"""
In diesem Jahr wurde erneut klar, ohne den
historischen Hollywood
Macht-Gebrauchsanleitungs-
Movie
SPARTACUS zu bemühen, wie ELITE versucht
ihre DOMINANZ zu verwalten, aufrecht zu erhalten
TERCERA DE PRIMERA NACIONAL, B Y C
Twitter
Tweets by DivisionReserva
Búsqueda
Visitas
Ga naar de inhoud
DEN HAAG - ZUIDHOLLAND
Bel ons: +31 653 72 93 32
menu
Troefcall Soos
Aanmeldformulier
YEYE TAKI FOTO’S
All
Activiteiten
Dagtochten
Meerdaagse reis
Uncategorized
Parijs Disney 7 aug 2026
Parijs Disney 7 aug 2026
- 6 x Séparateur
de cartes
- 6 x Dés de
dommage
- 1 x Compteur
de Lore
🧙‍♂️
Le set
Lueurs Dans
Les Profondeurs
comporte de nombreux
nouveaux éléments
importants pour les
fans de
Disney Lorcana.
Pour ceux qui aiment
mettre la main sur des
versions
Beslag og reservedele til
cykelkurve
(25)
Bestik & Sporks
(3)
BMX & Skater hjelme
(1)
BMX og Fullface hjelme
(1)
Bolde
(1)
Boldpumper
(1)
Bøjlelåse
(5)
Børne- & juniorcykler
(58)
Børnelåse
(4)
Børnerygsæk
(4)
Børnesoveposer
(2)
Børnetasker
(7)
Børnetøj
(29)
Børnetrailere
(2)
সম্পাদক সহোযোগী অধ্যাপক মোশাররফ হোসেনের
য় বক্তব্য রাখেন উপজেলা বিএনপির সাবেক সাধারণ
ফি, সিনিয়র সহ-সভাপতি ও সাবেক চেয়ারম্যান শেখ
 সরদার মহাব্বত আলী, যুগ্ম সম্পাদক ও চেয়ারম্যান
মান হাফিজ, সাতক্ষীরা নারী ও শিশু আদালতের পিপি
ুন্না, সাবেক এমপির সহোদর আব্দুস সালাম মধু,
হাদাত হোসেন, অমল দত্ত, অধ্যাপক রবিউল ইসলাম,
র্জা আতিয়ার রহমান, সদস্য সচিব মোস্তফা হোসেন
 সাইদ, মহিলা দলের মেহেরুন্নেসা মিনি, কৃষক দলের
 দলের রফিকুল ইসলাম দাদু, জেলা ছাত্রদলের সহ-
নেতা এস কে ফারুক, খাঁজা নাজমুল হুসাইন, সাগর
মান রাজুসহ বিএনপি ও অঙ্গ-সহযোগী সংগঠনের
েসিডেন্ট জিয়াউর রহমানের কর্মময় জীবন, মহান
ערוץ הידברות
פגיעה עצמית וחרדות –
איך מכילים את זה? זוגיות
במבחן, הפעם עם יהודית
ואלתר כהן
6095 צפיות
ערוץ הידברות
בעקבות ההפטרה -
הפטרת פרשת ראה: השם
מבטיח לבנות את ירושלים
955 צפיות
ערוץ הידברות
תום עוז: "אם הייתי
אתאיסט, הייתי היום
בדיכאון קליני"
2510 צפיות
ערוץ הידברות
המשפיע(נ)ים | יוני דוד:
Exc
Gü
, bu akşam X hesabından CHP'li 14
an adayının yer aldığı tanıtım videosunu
"""
**Task statement**
In how many lines of the records does the word "hjelme" appear? Answer with the number only.

**Solution below**
2